Skip the ultra-sterile look. If your rocks are spotless and you run the tank too clean, you will be fighting feeding and weight loss with this species.
Give them at least a couple of distinct perches with line-of-sight breaks. If they can see the whole tank from their favorite spot, they tend to get bossy.
What to feed them
Papuan blennies are small pickers. In my experience they do a mix of grazing and micro-hunting all day. Some individuals take frozen right away, others act like it is not food for a week and then suddenly figure it out.
- Daily basics: frozen mysis (small pieces), enriched brine, finely chopped seafood, and quality nano pellets once they recognize them.
- Grazing support: nori or algae sheets can help, but a lot of their grazing is film algae and stuff living in it.
- Pods and microfauna: a refugium or pod-friendly rock really helps, especially early on.
- Feeding style: small amounts 2-3 times a day beats one big dump.
If yours ignores prepared food, try turning flow down for 5 minutes and target-feeding near its bolt-hole. Once it learns 'food appears here,' it usually gets easier.
Watch the belly. A healthy blenny has a nice, slightly rounded look. If it starts looking pinched behind the head, you need to adjust feeding fast.
How they behave and who they get along with
They are classic blennies: curious, perchy, and a little grumpy about their personal space. Most of the day is spent hopping between favorite rocks, peeking out of holes, and doing quick dashes to grab food.
- Good tankmates: peaceful to semi-peaceful reef fish that do not compete for the same holes (small wrasses, gobies that stick to sand, cardinals, chromis).
- Use caution: other blennies, fang blennies, and similar-shaped perch fish. Hole-to-hole turf wars are common.
- Avoid: aggressive dottybacks, big hawkfish, and anything that treats small perch fish like snacks.
They can be totally reef-safe with corals, but they may nip at algae on coral bases or irritated tissue if the tank is too lean on food. Most of the time, it is not them being mean - it is them being hungry.
Territory matters more than tank size on paper. If you give them multiple hideouts and keep similar niche fish out, they are usually solid community members.
Breeding tips
Like a lot of blennies, they are cave spawners. In a stable tank you may see a pair form, with one fish guarding a particular hole and doing little display darts at the other.
- Provide spawn sites: small tubes, empty shells, or tight rock crevices they can fully occupy.
- Conditioning: frequent small feedings and plenty of microfoods seem to get them in the mood.
- What you might see: eggs stuck to the inside of a cave, and a guarding fish fanning and chasing intruders.
Raising the larvae is the hard part. They are likely planktonic and tiny, so you are looking at rotifers, greenwater, and a dedicated rearing setup if you want a real shot.
Common problems to watch for
- Starvation in clean or new tanks: they pick all day, so a tank without film algae and pods can slowly waste them away.

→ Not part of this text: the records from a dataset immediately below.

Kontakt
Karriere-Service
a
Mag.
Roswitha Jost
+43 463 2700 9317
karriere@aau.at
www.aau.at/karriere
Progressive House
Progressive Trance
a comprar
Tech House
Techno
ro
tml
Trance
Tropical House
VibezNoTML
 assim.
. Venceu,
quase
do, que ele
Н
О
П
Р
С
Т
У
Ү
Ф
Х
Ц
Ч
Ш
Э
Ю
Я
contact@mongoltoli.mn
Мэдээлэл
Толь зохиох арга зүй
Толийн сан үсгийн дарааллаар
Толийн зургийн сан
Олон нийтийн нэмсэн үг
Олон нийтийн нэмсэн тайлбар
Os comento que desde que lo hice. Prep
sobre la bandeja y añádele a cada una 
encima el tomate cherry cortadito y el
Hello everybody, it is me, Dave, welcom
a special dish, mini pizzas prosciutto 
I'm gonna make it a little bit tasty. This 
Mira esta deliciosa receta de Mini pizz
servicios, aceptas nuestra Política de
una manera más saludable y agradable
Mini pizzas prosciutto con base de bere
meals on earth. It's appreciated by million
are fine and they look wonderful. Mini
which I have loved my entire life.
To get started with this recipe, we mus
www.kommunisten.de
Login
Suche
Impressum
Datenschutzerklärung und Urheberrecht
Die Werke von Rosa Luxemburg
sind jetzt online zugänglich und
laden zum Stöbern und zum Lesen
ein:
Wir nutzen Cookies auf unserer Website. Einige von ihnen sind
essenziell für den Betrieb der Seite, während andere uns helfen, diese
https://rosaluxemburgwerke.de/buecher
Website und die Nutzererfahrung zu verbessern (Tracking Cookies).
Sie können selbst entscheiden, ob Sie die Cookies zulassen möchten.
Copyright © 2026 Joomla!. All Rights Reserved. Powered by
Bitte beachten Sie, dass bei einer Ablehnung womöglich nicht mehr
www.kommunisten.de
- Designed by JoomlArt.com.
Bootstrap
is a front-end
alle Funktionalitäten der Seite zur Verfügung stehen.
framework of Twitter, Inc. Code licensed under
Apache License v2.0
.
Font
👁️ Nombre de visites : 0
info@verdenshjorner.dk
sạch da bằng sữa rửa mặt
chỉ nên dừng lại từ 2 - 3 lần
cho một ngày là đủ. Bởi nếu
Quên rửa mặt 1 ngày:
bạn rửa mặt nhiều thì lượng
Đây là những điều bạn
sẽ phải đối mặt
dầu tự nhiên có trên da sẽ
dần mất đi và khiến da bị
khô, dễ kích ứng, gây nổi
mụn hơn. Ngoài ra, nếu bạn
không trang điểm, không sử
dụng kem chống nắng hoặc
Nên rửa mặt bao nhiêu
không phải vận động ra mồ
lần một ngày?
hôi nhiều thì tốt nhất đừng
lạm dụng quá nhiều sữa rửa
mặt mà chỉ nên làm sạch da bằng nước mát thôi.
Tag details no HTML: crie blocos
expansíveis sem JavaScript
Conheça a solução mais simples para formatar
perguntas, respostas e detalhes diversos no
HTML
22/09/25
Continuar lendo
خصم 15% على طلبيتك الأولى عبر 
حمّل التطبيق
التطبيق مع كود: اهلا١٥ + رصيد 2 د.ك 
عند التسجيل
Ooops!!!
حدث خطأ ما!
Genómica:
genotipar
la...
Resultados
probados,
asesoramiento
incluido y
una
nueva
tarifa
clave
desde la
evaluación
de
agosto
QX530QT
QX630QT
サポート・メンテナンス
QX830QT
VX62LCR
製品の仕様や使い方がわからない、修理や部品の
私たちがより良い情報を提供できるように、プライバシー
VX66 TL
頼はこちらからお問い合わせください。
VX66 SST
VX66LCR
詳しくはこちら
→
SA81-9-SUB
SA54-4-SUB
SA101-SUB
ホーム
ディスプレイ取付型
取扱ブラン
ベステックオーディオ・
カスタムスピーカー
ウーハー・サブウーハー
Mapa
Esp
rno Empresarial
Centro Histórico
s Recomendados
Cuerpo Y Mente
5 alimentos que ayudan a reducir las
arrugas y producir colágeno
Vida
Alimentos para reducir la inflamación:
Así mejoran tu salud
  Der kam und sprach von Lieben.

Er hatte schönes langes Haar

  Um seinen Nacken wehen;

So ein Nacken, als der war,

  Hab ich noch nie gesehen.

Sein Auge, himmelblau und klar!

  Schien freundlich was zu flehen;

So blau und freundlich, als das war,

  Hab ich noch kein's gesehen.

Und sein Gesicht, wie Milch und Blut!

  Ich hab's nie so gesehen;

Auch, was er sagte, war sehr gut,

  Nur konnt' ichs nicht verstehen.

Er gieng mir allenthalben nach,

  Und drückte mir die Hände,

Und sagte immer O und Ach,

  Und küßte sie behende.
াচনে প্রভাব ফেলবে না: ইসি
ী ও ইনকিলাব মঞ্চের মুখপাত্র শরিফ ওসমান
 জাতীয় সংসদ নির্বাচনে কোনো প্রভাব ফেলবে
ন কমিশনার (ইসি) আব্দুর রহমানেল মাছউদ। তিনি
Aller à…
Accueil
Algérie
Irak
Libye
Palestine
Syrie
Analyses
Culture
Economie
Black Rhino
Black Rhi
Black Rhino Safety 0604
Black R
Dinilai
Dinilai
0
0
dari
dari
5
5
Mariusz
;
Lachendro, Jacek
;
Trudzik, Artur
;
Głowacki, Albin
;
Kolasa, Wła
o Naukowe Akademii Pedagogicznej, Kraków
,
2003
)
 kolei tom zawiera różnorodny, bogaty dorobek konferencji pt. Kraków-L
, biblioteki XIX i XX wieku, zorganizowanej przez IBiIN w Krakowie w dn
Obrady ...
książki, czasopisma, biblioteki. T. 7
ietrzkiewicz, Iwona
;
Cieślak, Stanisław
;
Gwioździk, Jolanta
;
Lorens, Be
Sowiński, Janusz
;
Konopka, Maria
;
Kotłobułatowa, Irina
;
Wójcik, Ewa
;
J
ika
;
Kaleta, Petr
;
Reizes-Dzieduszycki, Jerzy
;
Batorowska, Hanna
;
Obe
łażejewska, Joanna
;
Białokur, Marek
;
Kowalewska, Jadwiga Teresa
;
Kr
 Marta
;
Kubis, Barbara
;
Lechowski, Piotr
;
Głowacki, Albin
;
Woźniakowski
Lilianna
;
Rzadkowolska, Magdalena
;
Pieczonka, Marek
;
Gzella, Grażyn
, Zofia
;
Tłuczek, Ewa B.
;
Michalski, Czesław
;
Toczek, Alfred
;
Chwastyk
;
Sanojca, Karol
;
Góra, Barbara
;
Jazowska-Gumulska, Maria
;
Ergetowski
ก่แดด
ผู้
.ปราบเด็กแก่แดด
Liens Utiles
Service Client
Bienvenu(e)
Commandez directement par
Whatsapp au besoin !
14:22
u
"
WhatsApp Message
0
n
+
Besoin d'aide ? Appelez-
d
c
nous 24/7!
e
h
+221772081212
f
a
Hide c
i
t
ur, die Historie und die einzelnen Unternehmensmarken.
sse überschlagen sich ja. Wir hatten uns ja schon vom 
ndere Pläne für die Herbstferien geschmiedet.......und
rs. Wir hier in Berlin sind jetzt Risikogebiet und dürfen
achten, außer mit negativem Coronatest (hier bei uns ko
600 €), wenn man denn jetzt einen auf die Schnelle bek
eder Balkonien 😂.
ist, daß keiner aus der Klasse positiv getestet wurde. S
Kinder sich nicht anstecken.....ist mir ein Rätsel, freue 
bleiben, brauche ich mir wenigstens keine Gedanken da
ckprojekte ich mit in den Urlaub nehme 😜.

- Getting bullied off food: faster fish can outcompete them, especially in smaller tanks.
- Jumping: usually happens after a sudden light change, a chase, or hands in the tank.
- Marine ich/velvet: they are not uniquely sensitive, but small fish go downhill fast. Quarantine and observation help a lot.
- Internal parasites: if it eats like a champ but stays skinny, think deworming after a proper ID plan.
Fast breathing, hiding all day, and refusing food in a marine tank can turn into a disaster quickly (especially velvet). If you see those signs, do not wait around hoping it passes.
The biggest key with Papuan blennies is setting them up so they can do their natural routine: perch, graze, pick, retreat to a hole, repeat. If you build the tank around that, they are awesome little characters.